역시나 우리의 예상대로 NaN 값이 나오면서 학습이 이루어지지 않았다. 그래프 밖으로 학습 곡선이 튕겨져 나갔기 때문이다. 이제 Normalization을 해보자.

def MinMaxScaler(data):
    numerator = data - np.min(data, 0)
    denominator = np.max(data, 0) - np.min(data, 0)
    # noise term prevents the zero division
    return numerator / (denominator + 1e-7)
    
xy = MinMaxScaler(xy)
print(xy)

Normalization을 해주는 MinMaxScaler 함수를 만들어 xy에 적용한다.
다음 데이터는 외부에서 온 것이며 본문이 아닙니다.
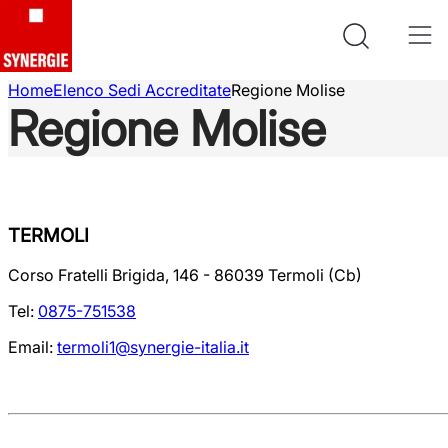
Home
Elenco Sedi Accreditate
Regione Molise
Regione Molise
TERMOLI
Corso Fratelli Brigida, 146 - 86039 Termoli (Cb)
Tel:
0875-751538
Email:
termoli1@synergie-italia.it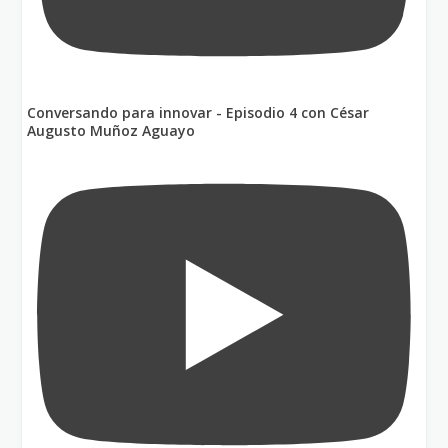
Conversando para innovar - Episodio 4 con César
Augusto Muñoz Aguayo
[[0.99999999 0.99999999 0.         1.         1.        ]
 [0.70548491 0.70439552 1.         0.71881782 0.83755791]
 [0.54412549 0.50274824 0.57608696 0.606468   0.6606331 ]
 [0.33890353 0.31368023 0.10869565 0.45989134 0.43800918]
 [0.51436    0.42582389 0.30434783 0.58504805 0.42624401]
 [0.49556179 0.42582389 0.31521739 0.48131134 0.49276137]
 [0.11436064 0.         0.20652174 0.22007776 0.18597238]
 [0.         0.07747099 0.5326087  0.         0.        ]]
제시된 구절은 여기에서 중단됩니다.